*** Block opens ***

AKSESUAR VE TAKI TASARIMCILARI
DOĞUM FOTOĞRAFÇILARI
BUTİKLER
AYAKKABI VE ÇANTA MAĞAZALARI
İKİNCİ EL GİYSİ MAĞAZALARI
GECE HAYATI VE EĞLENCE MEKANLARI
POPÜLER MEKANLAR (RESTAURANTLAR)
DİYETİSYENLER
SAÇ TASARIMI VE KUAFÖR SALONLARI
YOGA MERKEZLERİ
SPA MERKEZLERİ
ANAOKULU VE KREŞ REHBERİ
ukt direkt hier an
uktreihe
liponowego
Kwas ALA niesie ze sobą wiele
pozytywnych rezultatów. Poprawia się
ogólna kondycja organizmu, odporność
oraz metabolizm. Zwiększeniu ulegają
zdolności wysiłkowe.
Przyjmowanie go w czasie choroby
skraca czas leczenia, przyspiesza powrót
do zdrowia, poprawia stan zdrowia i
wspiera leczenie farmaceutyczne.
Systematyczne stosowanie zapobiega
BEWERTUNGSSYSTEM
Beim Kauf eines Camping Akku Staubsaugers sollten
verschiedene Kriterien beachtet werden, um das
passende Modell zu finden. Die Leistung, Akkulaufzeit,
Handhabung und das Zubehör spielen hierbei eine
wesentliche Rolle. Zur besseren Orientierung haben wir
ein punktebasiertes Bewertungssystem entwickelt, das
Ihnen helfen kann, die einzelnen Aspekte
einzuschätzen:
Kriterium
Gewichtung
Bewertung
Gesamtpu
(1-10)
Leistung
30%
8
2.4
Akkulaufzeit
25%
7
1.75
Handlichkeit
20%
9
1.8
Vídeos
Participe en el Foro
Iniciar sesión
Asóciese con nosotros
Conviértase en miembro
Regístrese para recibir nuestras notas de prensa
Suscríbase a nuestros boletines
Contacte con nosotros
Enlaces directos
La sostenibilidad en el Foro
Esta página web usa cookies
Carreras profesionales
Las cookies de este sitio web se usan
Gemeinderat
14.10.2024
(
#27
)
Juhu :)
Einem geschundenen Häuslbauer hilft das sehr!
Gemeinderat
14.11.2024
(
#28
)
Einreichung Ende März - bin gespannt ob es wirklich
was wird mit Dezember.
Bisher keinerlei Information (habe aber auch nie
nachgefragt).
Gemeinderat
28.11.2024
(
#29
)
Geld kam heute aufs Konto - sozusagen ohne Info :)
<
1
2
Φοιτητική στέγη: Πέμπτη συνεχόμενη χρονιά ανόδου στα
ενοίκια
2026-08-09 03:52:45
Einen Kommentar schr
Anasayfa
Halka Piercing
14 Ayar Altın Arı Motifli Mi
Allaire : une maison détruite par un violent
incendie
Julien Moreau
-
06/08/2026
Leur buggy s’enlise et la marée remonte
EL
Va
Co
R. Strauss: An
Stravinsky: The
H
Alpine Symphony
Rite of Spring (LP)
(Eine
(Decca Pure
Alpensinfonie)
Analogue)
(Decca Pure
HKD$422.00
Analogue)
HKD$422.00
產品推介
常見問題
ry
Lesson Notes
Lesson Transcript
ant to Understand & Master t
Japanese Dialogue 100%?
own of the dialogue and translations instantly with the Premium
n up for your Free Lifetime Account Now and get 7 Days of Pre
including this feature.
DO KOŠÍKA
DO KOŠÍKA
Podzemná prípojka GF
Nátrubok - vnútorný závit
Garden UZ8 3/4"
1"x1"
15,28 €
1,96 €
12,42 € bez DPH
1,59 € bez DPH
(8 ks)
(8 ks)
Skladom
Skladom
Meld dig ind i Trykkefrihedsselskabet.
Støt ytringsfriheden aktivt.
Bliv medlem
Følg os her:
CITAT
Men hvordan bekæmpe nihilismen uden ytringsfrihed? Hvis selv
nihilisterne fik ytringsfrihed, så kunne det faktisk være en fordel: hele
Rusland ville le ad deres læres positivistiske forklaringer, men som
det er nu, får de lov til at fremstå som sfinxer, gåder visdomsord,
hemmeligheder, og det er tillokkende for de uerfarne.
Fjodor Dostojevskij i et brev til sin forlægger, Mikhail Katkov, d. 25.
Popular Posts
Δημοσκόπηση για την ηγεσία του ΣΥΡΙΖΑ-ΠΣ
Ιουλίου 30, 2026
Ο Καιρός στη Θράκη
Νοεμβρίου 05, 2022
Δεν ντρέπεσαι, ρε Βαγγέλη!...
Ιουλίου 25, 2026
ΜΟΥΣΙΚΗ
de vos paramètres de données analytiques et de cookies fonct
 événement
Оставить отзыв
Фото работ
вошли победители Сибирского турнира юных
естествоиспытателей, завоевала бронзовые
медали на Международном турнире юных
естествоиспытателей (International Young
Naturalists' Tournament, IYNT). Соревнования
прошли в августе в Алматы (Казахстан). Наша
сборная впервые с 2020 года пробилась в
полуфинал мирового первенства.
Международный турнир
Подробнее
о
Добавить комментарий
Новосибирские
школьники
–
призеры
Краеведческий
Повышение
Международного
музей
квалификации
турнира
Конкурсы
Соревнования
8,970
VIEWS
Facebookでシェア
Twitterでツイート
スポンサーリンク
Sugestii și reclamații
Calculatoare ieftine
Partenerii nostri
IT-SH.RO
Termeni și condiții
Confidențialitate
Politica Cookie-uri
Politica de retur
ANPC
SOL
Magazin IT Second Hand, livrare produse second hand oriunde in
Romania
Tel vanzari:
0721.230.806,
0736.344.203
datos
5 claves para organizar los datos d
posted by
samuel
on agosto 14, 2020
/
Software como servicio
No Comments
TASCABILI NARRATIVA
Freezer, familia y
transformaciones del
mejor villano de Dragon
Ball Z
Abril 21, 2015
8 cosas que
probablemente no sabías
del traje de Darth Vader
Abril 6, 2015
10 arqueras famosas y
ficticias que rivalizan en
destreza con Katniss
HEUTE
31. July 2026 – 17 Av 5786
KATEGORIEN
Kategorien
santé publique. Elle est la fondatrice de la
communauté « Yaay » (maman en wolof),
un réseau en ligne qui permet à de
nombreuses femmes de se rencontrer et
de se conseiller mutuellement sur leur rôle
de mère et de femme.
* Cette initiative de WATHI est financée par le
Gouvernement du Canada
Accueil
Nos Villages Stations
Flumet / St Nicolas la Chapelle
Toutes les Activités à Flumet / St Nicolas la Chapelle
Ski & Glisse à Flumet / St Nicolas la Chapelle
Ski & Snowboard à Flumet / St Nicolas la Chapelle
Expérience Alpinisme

*** Block closes ***

= Problem to solve =
Copy out each line from the preceding entries that mentions the word "Akkulaufzeit".

= Response area =
passende Modell zu finden. Die Leistung, Akkulaufzeit,
Akkulaufzeit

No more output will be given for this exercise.